**AIM OF THE EXERCISE**
Pictures are not part of the copy; reproduce the remaining data exactly.

**SOURCE DATA**

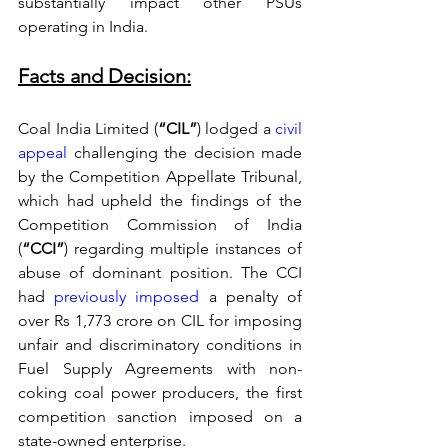
substantially impact other PSUs 
operating in India. 
Facts and Decision:
Coal India Limited (
“CIL”
) lodged a 
civil 
appeal
 challenging the decision made 
by the Competition Appellate Tribunal, 
which had upheld the findings of the 
Competition Commission of India 
(
“CCI”
) regarding multiple instances of 
abuse of dominant position. The CCI 
had 
previously imposed
 a penalty of 
over Rs 1,773 crore on CIL for imposing 
unfair and discriminatory conditions in 
Fuel Supply Agreements with non-
coking coal power producers, the first 
competition sanction imposed on a 
state-owned enterprise. 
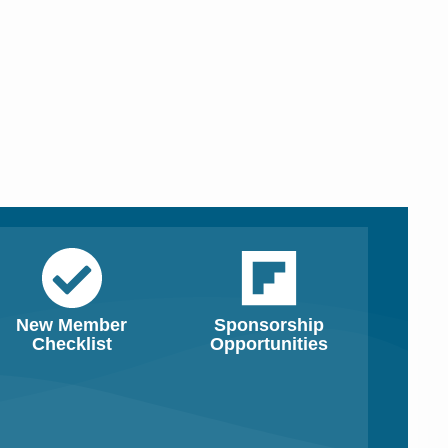
New Member
Sponsorship
Checklist
Opportunities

**THE COMPLETED TASK**
substantially impact other PSUs 
operating in India. 
Facts and Decision:
Coal India Limited (
“CIL”
) lodged a 
civil 
appeal
 challenging the decision made 
by the Competition Appellate Tribunal, 
which had upheld the findings of the 
Competition Commission of India 
(
“CCI”
) regarding multiple instances of 
abuse of dominant position. The CCI 
had 
previously imposed
 a penalty of 
over Rs 1,773 crore on CIL for imposing 
unfair and discriminatory conditions in 
Fuel Supply Agreements with non-
coking coal power producers, the first 
competition sanction imposed on a 
state-owned enterprise. 
New Member
Sponsorship
Checklist
Opportunities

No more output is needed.